Les 25, 26 et 27 novembre 2022 à la Maison de quartier de Croix Neyrat, l’association 4ACG Auvergne organisait une manifestation en partenariat avec une dizaine d’associations.

L’objectif était le suivant : L’AG de Manosque en 2020 a défini la poursuite de l’existence de l’association avec ses seuls(les) amis(es) après la disparition des anciens appelés. Il s’agissait donc d’engager un élan supplémentaire afin de faire connaître la 4ACG au travers de spectacle, musique, projection de film et conférences en direction de tous les publics. Pour cela les thèmes Mémoires et Fraternité ont souligné le cadre particulier du 60e anniversaire des accords d’Evian et l’Indépendance de l’Algérie.
Cette manifestation organisée pour la toute première fois par l’équipe de la 4ACG Auvergne a visé un projet ambitieux, volontaire, culturel et fraternel. Dès les premières réflexions engagées il nous a semblé évident de réunir, en partenariat, des associations humanistes. Avec certaines d’entre elles nous avions déjà œuvré dans des actions communes. Pour d’autres il s’est agi d’une nouvelle rencontre qui nous a permis de nous connaître et confirmer des collaborations futures.

Une logistique et un savoir faire partagé par l’équipe d’Auvergne.

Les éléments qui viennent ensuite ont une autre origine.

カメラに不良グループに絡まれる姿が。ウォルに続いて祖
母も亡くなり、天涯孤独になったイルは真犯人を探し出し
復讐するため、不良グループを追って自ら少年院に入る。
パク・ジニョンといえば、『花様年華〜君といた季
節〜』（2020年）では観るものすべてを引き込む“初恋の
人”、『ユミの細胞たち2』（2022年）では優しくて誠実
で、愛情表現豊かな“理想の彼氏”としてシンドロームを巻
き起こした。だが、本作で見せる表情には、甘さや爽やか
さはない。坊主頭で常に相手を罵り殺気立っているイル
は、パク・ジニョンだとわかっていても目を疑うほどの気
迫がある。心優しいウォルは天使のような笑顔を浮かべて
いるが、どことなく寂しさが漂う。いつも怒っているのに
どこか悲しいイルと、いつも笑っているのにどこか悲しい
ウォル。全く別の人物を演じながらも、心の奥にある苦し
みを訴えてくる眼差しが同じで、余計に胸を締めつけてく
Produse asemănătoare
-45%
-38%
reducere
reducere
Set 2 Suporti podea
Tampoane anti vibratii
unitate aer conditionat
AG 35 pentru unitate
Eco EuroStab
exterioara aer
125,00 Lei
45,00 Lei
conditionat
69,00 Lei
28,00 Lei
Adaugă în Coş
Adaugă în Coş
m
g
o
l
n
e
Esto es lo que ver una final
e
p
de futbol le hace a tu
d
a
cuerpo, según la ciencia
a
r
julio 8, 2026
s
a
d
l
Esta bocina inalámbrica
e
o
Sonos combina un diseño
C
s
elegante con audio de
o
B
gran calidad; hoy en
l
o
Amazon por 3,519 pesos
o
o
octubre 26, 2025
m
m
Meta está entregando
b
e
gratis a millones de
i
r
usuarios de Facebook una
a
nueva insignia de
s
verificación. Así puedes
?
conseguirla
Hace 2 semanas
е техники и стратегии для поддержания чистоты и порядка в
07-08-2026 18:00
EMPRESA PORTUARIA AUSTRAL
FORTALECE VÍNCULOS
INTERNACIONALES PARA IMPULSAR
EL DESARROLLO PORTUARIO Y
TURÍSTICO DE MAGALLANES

L’équipe de la 4ACG régionale a rassemblé un certain nombre d’atouts pour réaliser ce type de projet. Tout d’abord avec la présence d’adhérents(tes) de la 4ACG Auvergne qui connaissent le « monde » associatif et son fonctionnement et par ce fait des personnes ressources sont apparues avec des compétences diverses ( conception, réalisation des affiches et programmes et badges pour l’équipe organisatrice, communication, distribution des programmes et affichage, information de la presse et radio avec articles et interviews, contact auprès des services culturels de la ville, gestion du dossier de subvention auprès de la Mairie, déplacements pour l’accueil des intervenants, hébergement chez les adhérents, agencement des espaces dans la salle, tournage vidéo du week-end, interrelations avec les associations partenaires etc ...) C’est ainsi que nous avons pu élaborer une bonne communication, encore insuffisante certes, car trop peu d’adhérents présents sur Clermont-Ferrand.
Nous avons pu répondre à tous les aspects techniques et ainsi suivre sur les trois jours une véritable gestion des lumières et du son que ce soit lors des spectacles « J’avais vingt ans » et le Duo Escales mais aussi lors de la présence des conférenciers universitaires, les appelés auteurs de livre, et enfin les représentants des associations.
Concernant la lourdeur de ce que peut être la gestion de l’alimentation lors de ce genre de manifestation où beaucoup de taches nous incombent, d’emblée nous avons fait appel à un food-truck Lalibela sur place. Le public qui s’est restauré a apprécié la qualité de ce qui était proposé (repas saveur Ethiopienne). Pour les boissons et le café ce sont les dames de l’association « Espoir de femmes » qui ont contribué a proposé des boissons pendant tout le weekend. Ce sont elles qui nous ont permis de déguster des pâtisseries algériennes pour clore le week-end.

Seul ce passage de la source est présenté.